1. Introduction
Originally this title I think is the skills of algorithm engineers, but I think if add machine learning in the title, estimate point people will be a little more, so the title into such, ha ha, and was included by the search engine when more than a popular word, estimate exposure will be more. But rest assured, the article is not off topic, let’s get down to business.
Today is about machine learning this the last two years of the most popular topics in computing, it is not an article on machine learning techniques, just tell us the inside of the machine learning pit is really too much, and many haven’t started or beginner, friends, in fact is a hole in front of you, if you wanted to go on in this way, please prepare.
2. The purpose of learning machine learning
To be honest, most people take various courses to learn machine learning and big data. After all, they still hope to find a good job and get a higher salary. Of course, part of the reason is that they are interested in this field and want to know more about it.
Personally, I think the first reason is more important.

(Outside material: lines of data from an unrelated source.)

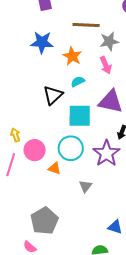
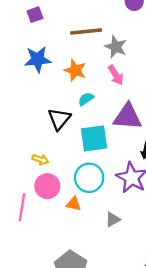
gray star: (109, 41) -> (116, 47), turned -30
yellow arrow: (15, 135) -> (40, 160), moved, turned 136
gray triangle: (86, 186) -> (113, 219), turned 32

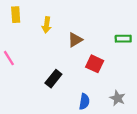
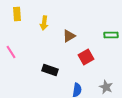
red square: (95, 64) -> (86, 57), turned 35
black rectangle: (53, 79) -> (50, 70), turned 70

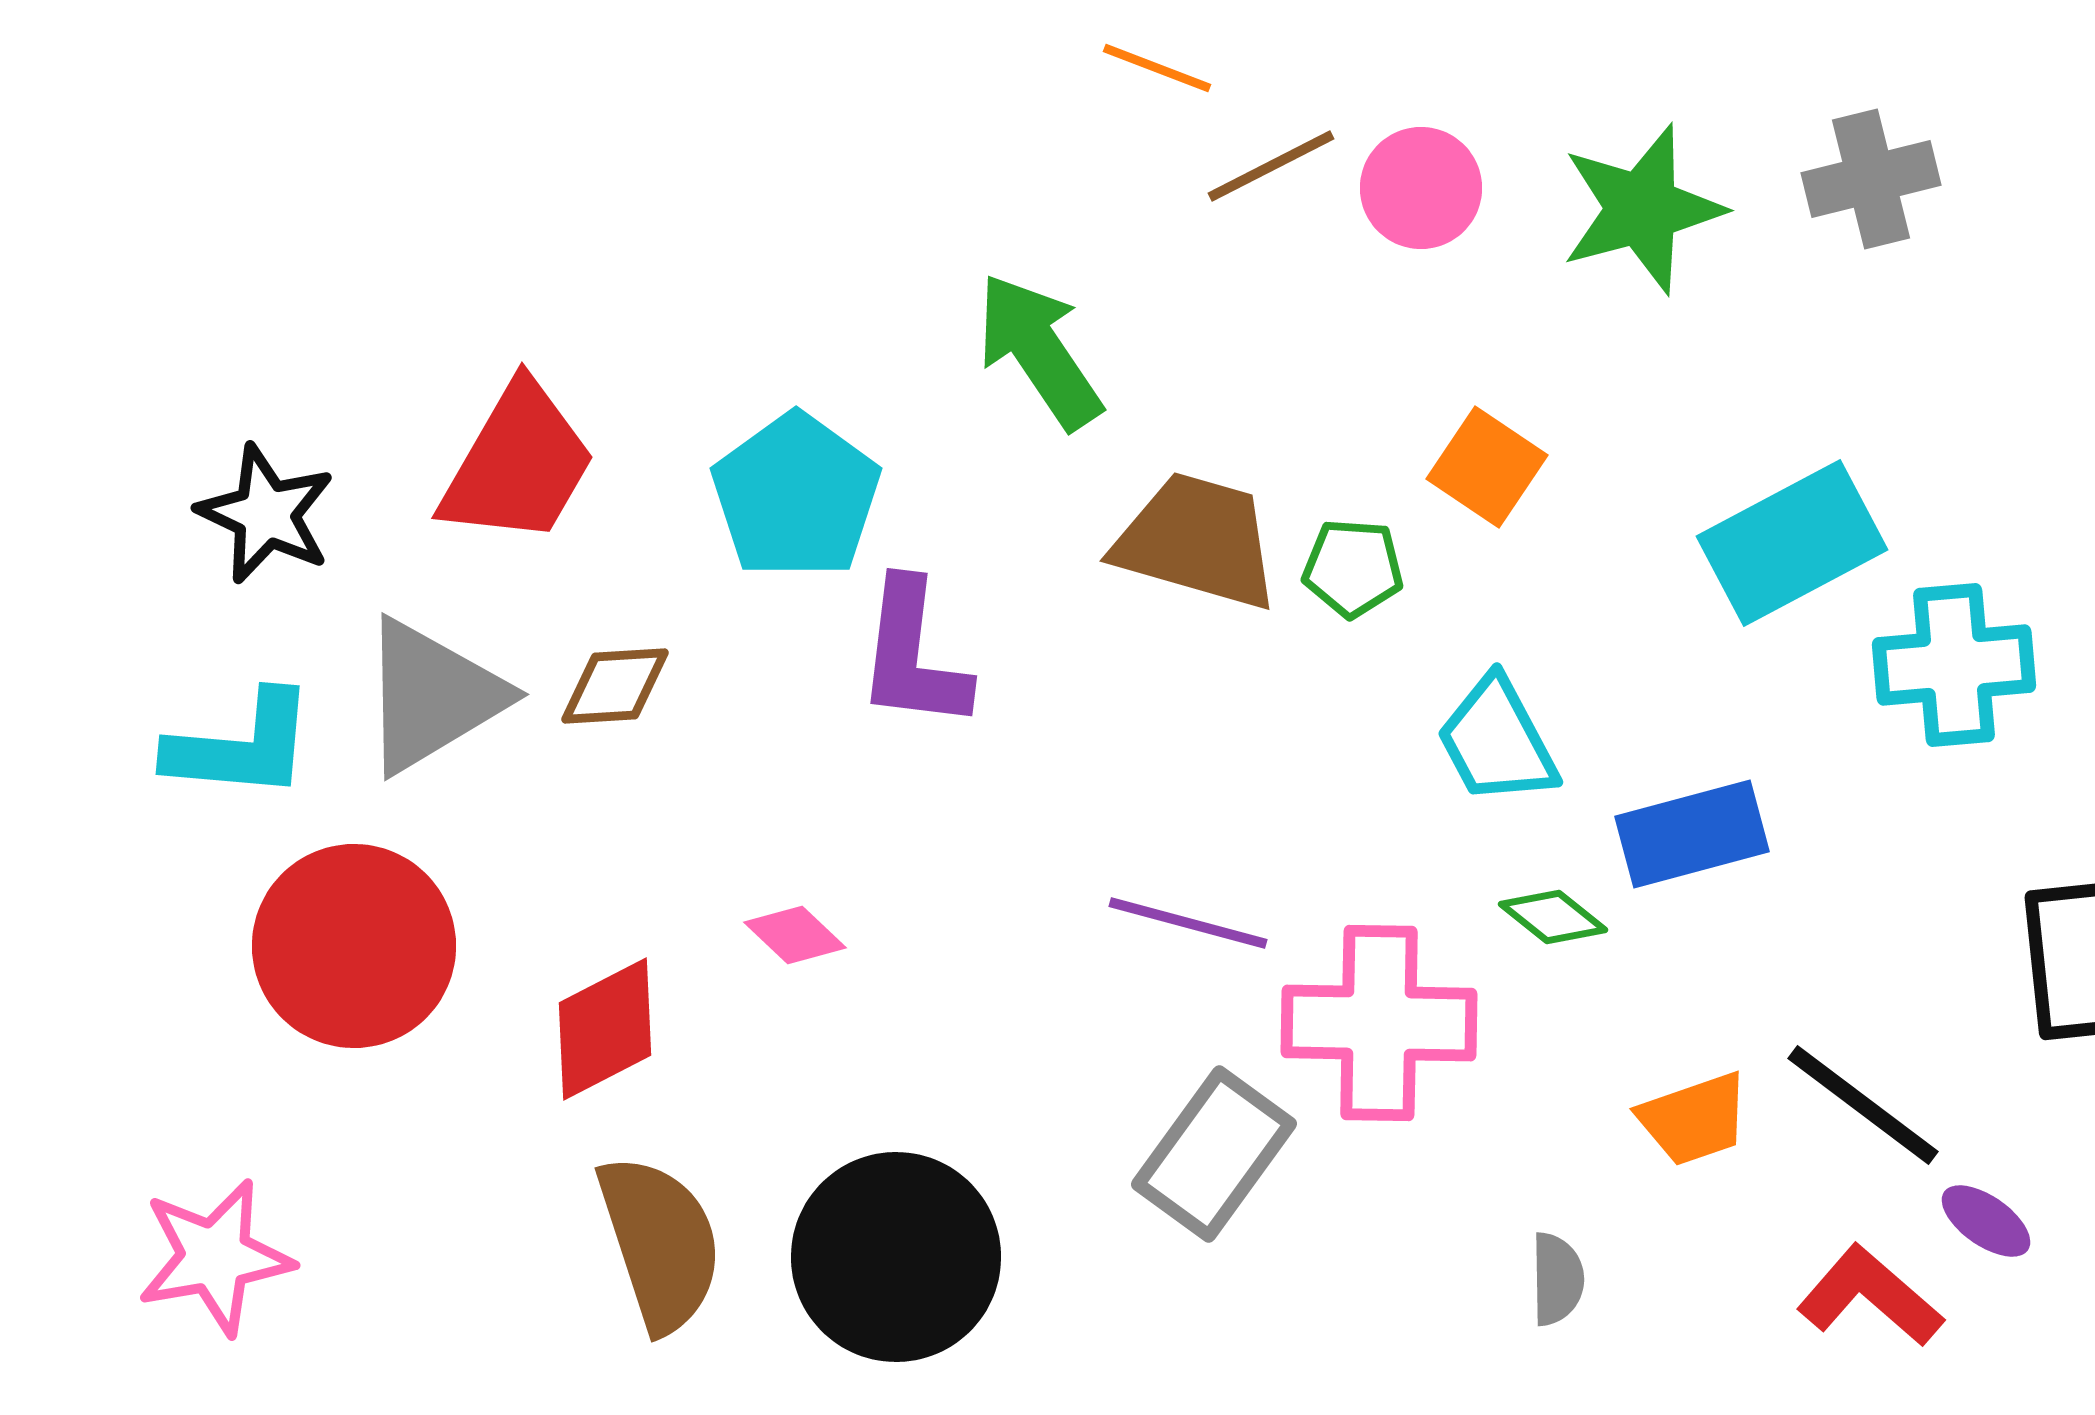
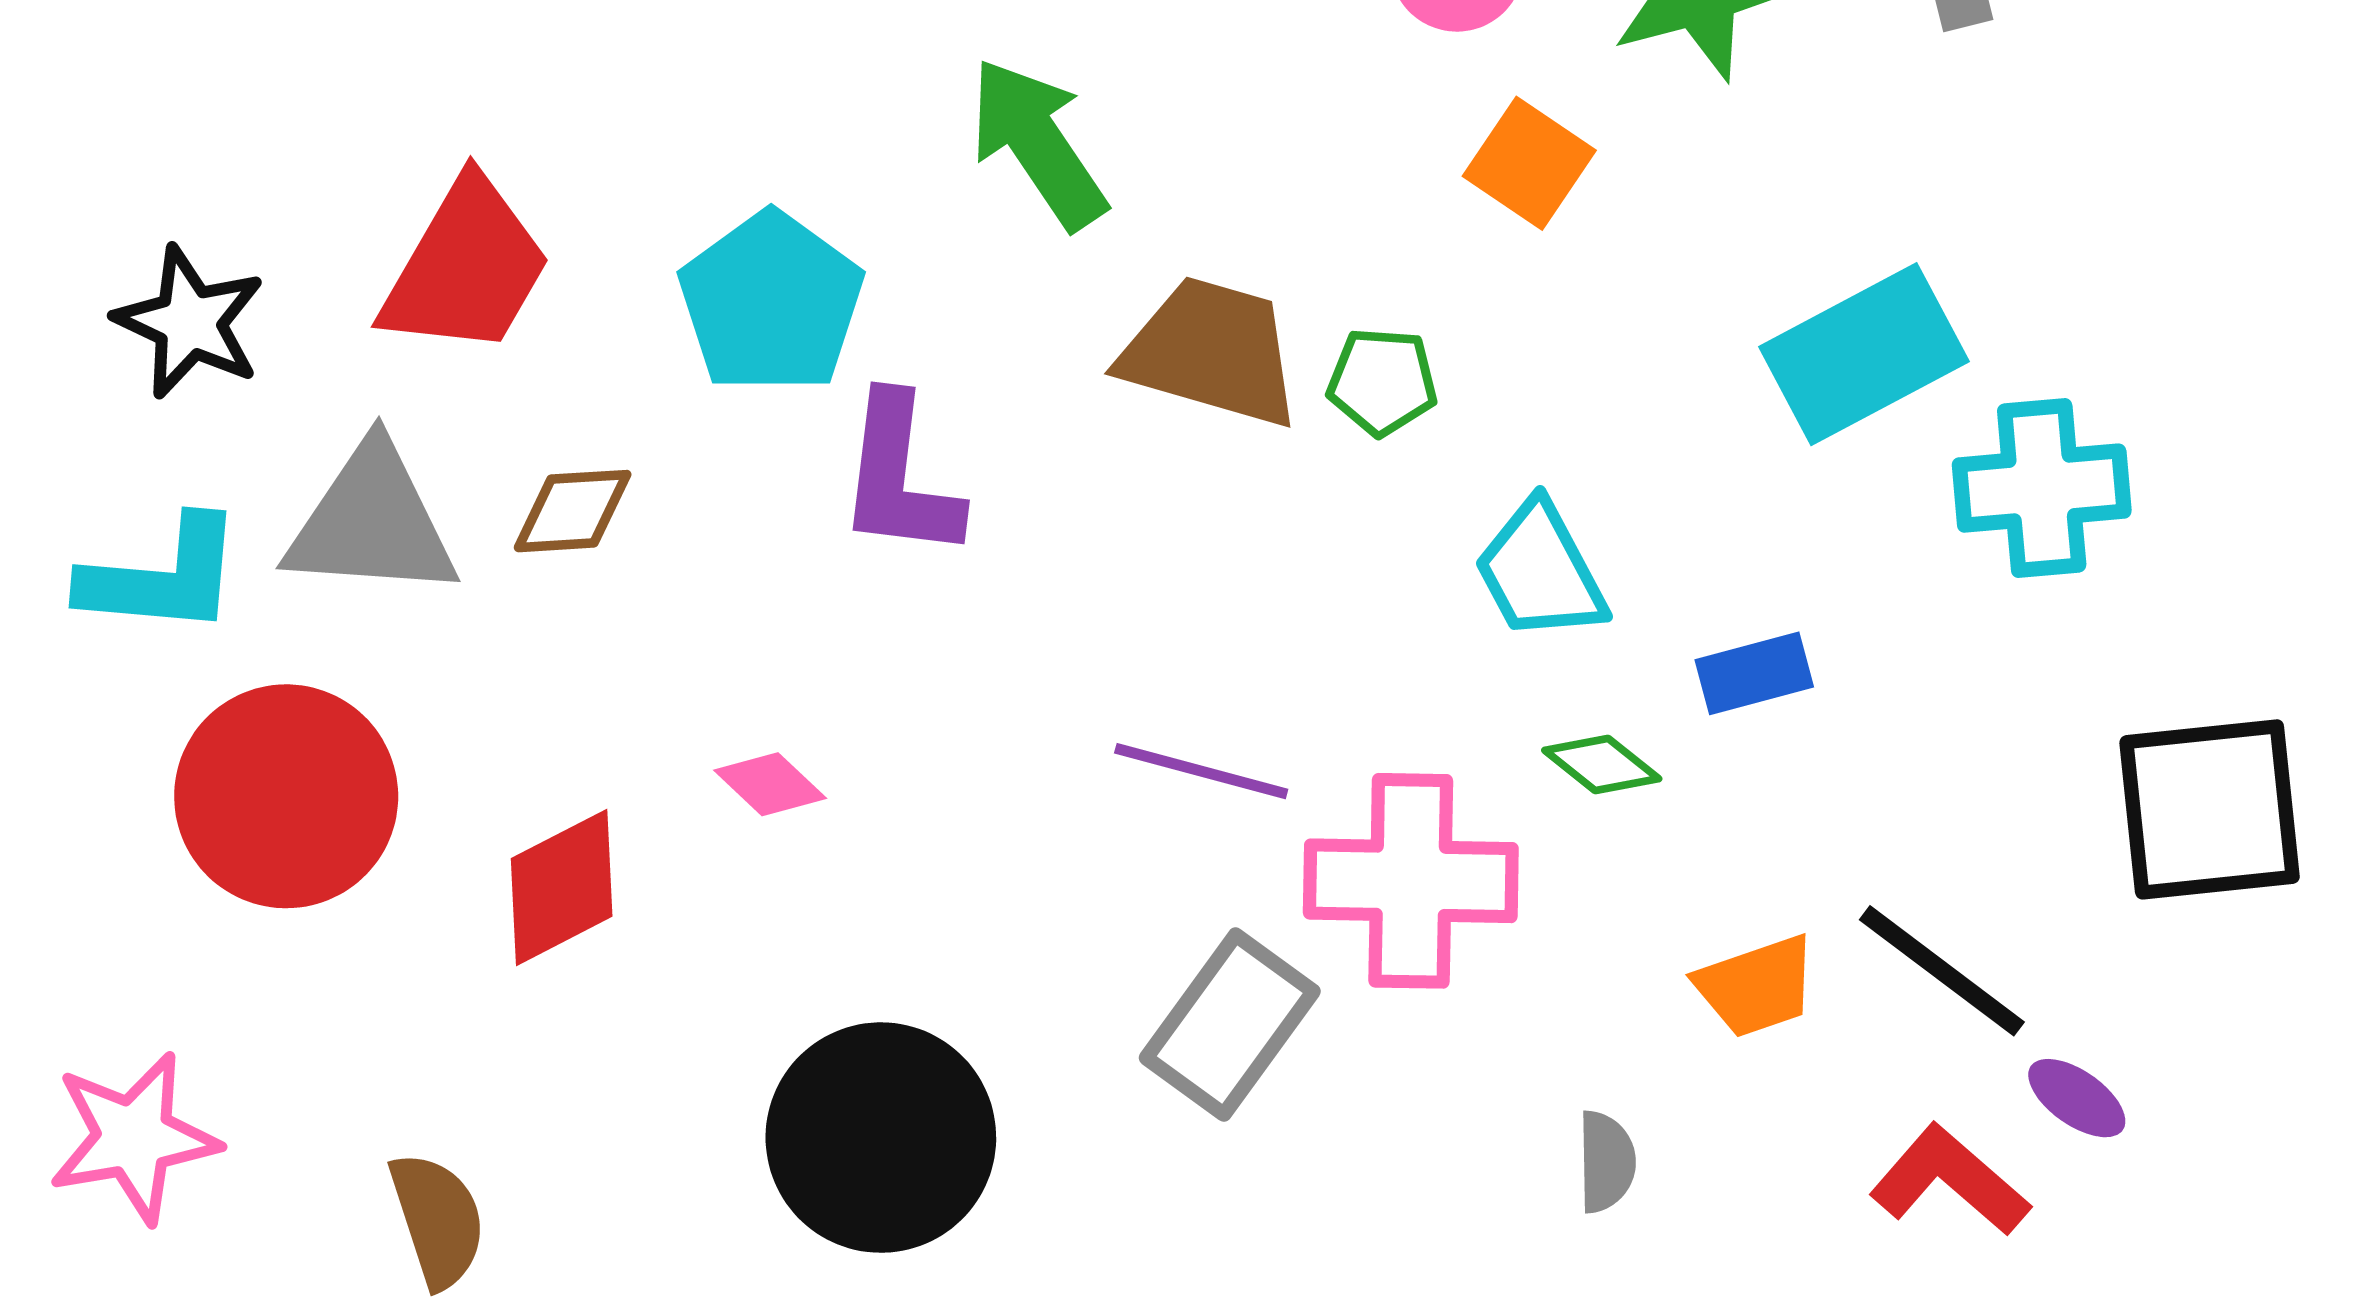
orange square: (1487, 467) -> (1529, 163), moved
gray triangle: (432, 696) -> (372, 522), turned 35
blue rectangle: (1692, 834) -> (1754, 673), size x0.7
brown semicircle: (660, 1243) -> (438, 1220), moved, size x0.7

3. What are we talking about when we talk about machine learning
First, what would a machine learning system look like
Almost all machine learning system is composed of the above system diagram, different type is to monitor the system of training data may require manual intervention rather than supervision system does not need manual intervention, is simply to give a number of training data to the machine learning model, get a prediction model, and then use this model to forecast the new unknown data.
There are articles about machine learning on the Internet, there are blogs all over the place, there are all kinds of books on the market, and it’s one of the hottest areas of online education right now, and it’s a very expensive class for all kinds of machine learning online education.
But you see, all this talk about machine learning is about models, articles and books like “In-depth Understanding of XXX Model”, “Probably the best article to understand XXX”, “Machine Learning is not difficult, DETAILED explanation of XXXX model” and so on. Various introductions to logistic regression, deep learning, neural networks, SVM support vector machines, BP neural networks, convolutional neural networks….. And so on and so on.
So, when we talk about machine learning, we’re really talking about models of machine learning, which are all kinds of machine learning algorithms. And everyone thinks that once you learn the theory of models and algorithms, you’re an expert in machine learning. I’m sure most people think so.
4. Xiao Ming has become an “expert” in machine learning
There is a child, is a computer, xiao Ming, watching alphaGo abuse Lee Sedol video, although he does not know go, but he is still shocked, determined to learn this legendary machine learning. So everywhere on the Internet to find tutorials, looking for blog articles, looking for books, good learning for half a year, finally feel their entry. Every model algorithm in machine learning can tell you why.
I wonder how many of you have at this stage?
But xiao Ming want to go further, and began to study various models of the code and tools, hadoop and the spark that is standard, and all kinds of articles, all kinds of books, all kinds of online classes, ok a big put a lot of these things, now online classes in particular, if there were no big data processing class, no hadoop class, then don’t open.
Along the way, most of the half year passed, and finally Xiao Ming felt that he had learned, had his theory, and had the big data processing tools. He was invincible!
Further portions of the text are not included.